FIG. 1 is a schematic illustration of a gas analyzer constructed according to the teachings of the present invention. By way of example, the embodiments shown in FIG. 1 may be used for analyzing a trace water content of a nitrogen gas.

The major components of the embodiments shown in FIG. 1 include an ion source 5 for ionizing a sample gas 1 to be analyzed; a drift tube 16 for drifting the ionized gas; a detector 15 for detecting the ions separated in drift tube 16; and a signal processor 21 for amplifying and analyzing the signal from detector 15 using a current amplifier 20.

Illustratively, ion source 5 includes a cylindrical housing 45 having a first cylindrical chamber 44, a pressure regulator 2 and a flow controller 3 for controlling the introduction of sample gas 1 into chamber 44. Ion source 5 and drift tube 16 are constructed to have apertures for passing ions therethrough, and are spatially isolated by electrode, or shutter, 13, which is electrically isolated from drift tube 16 and cylindrical housing 45 by an insulator 28.

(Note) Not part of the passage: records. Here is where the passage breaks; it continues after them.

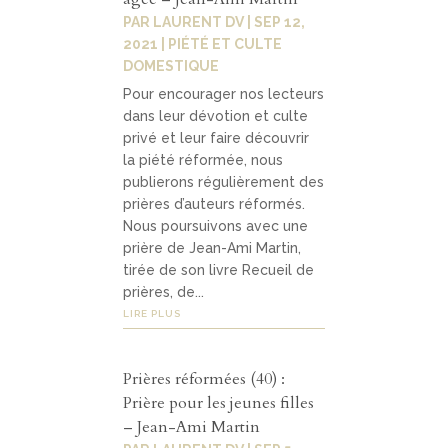
PAR
LAURENT DV
|
SEP 12,
2021
|
PIÉTÉ ET CULTE
DOMESTIQUE
Pour encourager nos lecteurs
dans leur dévotion et culte
privé et leur faire découvrir
la piété réformée, nous
publierons régulièrement des
prières d’auteurs réformés.
Nous poursuivons avec une
prière de Jean-Ami Martin,
tirée de son livre Recueil de
prières, de...
LIRE PLUS
Prières réformées (40) :
Prière pour les jeunes filles
– Jean-Ami Martin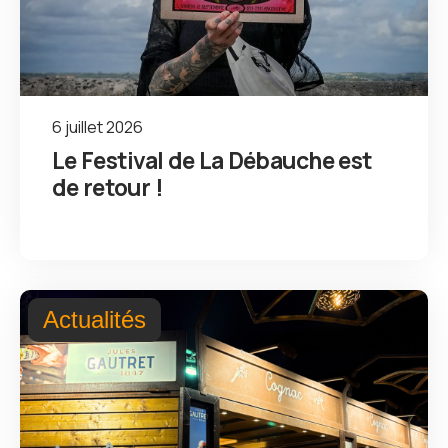
6 juillet 2026
Le Festival de La Débauche est
de retour !
Actualités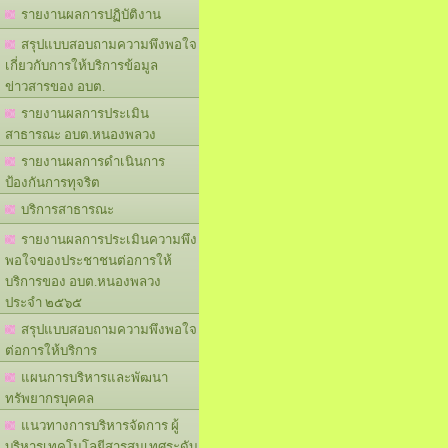
รายงานผลการปฏิบัติงาน
สรุปแบบสอบถามความพึงพอใจ
เกี่ยวกับการให้บริการข้อมูล
ข่าวสารของ อบต.
รายงานผลการประเมิน
สาธารณะ อบต.หนองพลวง
รายงานผลการดำเนินการ
ป้องกันการทุจริต
บริการสาธารณะ
รายงานผลการประเมินความพึง
พอใจของประชาชนต่อการให้
บริการของ อบต.หนองพลวง
ประจำ ๒๕๖๕
สรุปแบบสอบถามความพึงพอใจ
ต่อการให้บริการ
แผนการบริหารและพัฒนา
ทรัพยากรบุคคล
แนวทางการบริหารจัดการ ผู้
บริหารเทคโนโลยีสารสนเทศระดับ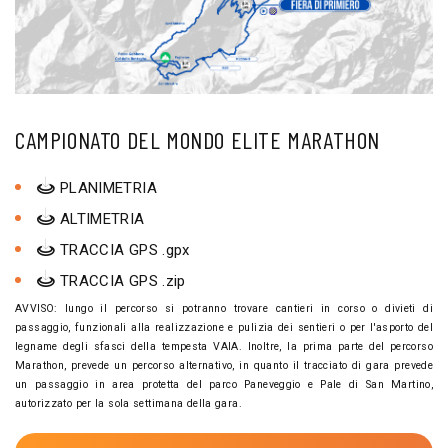
CAMPIONATO DEL MONDO ELITE MARATHON
PLANIMETRIA
ALTIMETRIA
TRACCIA GPS .gpx
TRACCIA GPS .zip
AVVISO: lungo il percorso si potranno trovare cantieri in corso o divieti di
passaggio, funzionali alla realizzazione e pulizia dei sentieri o per l'asporto del
legname degli sfasci della tempesta VAIA. Inoltre, la prima parte del percorso
Marathon, prevede un percorso alternativo, in quanto il tracciato di gara prevede
un passaggio in area protetta del parco Paneveggio e Pale di San Martino,
autorizzato per la sola settimana della gara.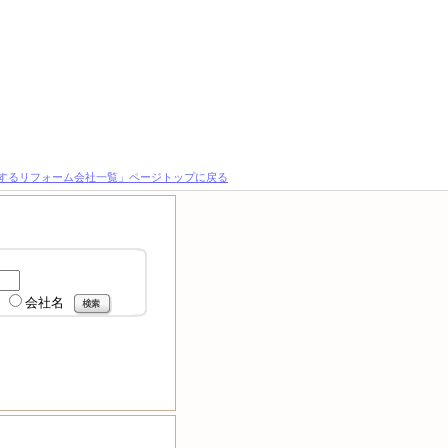
とするリフォーム会社一覧」ページトップに戻る
会社名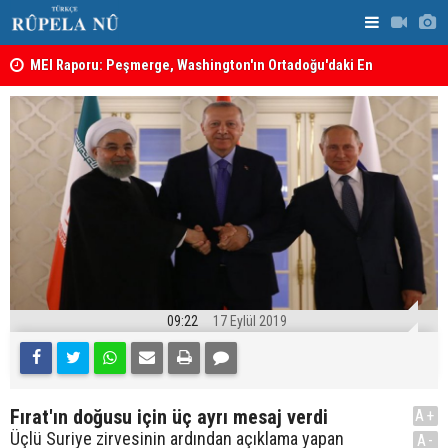
MEI Raporu: Peşmerge, Washington'ın Ortadoğu'daki En
Hadi Amiri'
Önemli Güvenlik Ortaklarından Biri
ABD'nin sal
09:22
17 Eylül 2019
Fırat'ın doğusu için üç ayrı mesaj verdi
A+
Üçlü Suriye zirvesinin ardından açıklama yapan
A-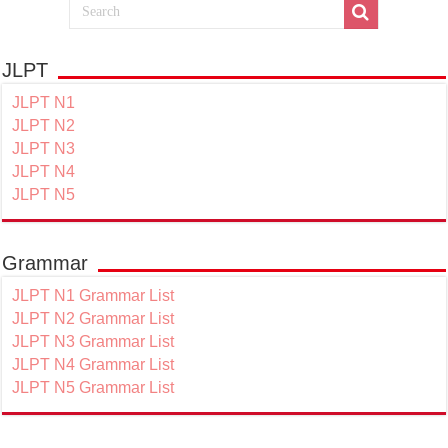
JLPT
JLPT N1
JLPT N2
JLPT N3
JLPT N4
JLPT N5
Grammar
JLPT N1 Grammar List
JLPT N2 Grammar List
JLPT N3 Grammar List
JLPT N4 Grammar List
JLPT N5 Grammar List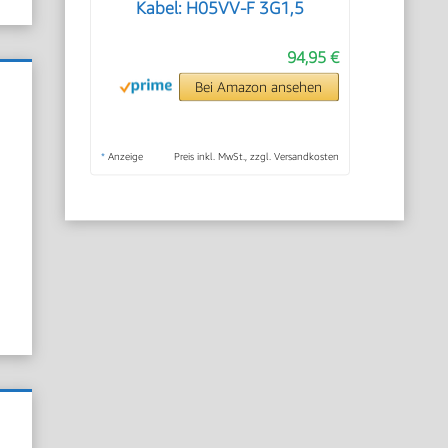
Kabel: H05VV-F 3G1,5
94,95 €
Bei Amazon ansehen
*
Anzeige
Preis inkl. MwSt., zzgl. Versandkosten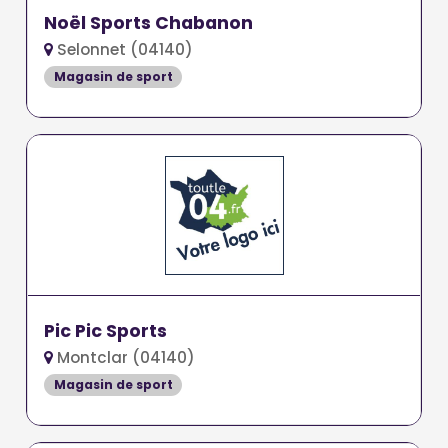
Noël Sports Chabanon
Selonnet (04140)
Magasin de sport
Pic Pic Sports
Montclar (04140)
Magasin de sport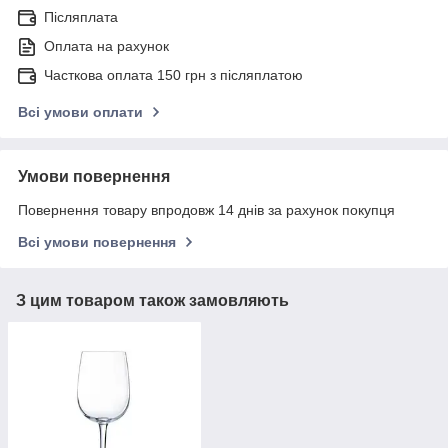
Післяплата
Оплата на рахунок
Часткова оплата 150 грн з післяплатою
Всі умови оплати
Умови повернення
Повернення товару впродовж 14 днів за рахунок покупця
Всі умови повернення
З цим товаром також замовляють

Chamber 44 includes an inlet 42 for introducing the sample gas 1 through flow controller 3, an outlet 43 for discharging excess gas, and an ionization unit 4 for ionizing the gas introduced into chamber 44. Excess sample gas is discharged as discharge gases 6 and 31 from outlets 26 and 30, respectively, of housing 45.

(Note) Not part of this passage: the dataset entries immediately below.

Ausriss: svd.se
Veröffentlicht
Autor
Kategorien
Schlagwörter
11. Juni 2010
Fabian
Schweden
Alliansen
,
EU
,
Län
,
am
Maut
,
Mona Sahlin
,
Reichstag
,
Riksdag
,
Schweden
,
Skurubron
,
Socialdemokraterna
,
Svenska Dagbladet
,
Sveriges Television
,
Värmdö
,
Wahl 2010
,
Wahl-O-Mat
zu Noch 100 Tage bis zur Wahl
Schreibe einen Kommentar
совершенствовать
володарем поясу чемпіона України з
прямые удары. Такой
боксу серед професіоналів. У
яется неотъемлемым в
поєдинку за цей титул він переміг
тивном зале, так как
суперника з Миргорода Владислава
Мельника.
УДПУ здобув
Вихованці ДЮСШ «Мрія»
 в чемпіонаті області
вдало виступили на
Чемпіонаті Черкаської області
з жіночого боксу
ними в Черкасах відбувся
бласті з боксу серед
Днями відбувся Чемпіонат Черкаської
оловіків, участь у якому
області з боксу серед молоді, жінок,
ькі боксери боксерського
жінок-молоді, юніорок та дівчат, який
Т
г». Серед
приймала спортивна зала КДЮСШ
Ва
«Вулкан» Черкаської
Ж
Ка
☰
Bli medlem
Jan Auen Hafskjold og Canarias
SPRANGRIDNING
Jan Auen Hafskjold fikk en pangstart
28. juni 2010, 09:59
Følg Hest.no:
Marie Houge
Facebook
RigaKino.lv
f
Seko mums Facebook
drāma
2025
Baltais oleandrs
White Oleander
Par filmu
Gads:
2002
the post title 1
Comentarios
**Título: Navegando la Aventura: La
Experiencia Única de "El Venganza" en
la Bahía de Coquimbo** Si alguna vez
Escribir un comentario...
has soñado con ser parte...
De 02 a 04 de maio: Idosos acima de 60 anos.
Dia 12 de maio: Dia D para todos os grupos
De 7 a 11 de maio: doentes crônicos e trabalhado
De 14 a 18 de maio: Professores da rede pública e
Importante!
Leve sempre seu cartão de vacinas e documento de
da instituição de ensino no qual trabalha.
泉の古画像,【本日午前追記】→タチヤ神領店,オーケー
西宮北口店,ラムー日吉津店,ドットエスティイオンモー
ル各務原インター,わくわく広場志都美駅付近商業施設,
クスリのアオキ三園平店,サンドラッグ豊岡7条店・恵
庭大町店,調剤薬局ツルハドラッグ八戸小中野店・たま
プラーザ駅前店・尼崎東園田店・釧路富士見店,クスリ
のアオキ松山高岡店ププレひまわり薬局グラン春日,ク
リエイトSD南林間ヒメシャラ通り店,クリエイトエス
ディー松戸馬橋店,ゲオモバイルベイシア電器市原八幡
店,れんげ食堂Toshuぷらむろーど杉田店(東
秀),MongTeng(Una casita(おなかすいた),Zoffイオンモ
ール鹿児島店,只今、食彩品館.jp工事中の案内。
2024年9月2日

In the present embodiment, the ionization means is exemplified by a needle electrode 4, which establishes a corona discharge by virtue of a high voltage supplied from power source 29 to the needle electrode 4 via feedthroughs 33e and 33h. However, the ionization means should not be construed as being limited to a corona discharge means, but may comprise a radiation source, laser or any other known and suitable ionization means.

The isolation between ion source 5 and drift tube 16 should prevent, as much as possible, the mixing of sample gas 1 and purified gas 10, which is introduced into drift tube 16 in this embodiment. Electrode 13, constituting the shutter of the drift tube 16, carries a dual function to reduce the size and complexity of the apparatus construction. Thus, shutter 13 may be of the Tyndall type, composed of one set of two electrodes having a metallic mesh mounted on their respective openings, or of the B-N type, composed of electrodes having metallic wires closely mounted at the respective openings, and alternately fed with an equal potential.

Adjacent drift tube 16, chamber 44 contains an ion extraction electrode 12 which is electrically isolated from chamber 44 by an insulator 27. Ion extraction electrode 12 includes an aperture through which ions can pass. Drift tube 16 is constructed so that electrode 14 and detector 15 are arranged, in that order, from ion source 5.

Thus, the ion extraction electrode 12, shutter 13 and electrode 14 are fed with a high voltage through feedthroughs 33a, 33b and 33c, respectively, from power sources 17, 18 and 19 to generate an electric field necessary for drifting the ions.

The purified gas 10 is pressure-regulated by pressure regulator 7, and flow rate-controlled by flow controller 8. Before being introduced into drift tube 16, the gas is purified by purifier 9 to reduce impurities to about 1 ppb by using a molecular sieve trap or a liquid nitrogen trap as purifier 9. The purified gas 10 is discarded at 11 from an outlet 25 after passing through drift tube 16.

To control the residence time of the ions in chamber 44 and in drift tube 16, the present embodiment includes a means for controlling the distance between electrode 12 and shutter 13, and the distance between shutter 13 and electrode 14.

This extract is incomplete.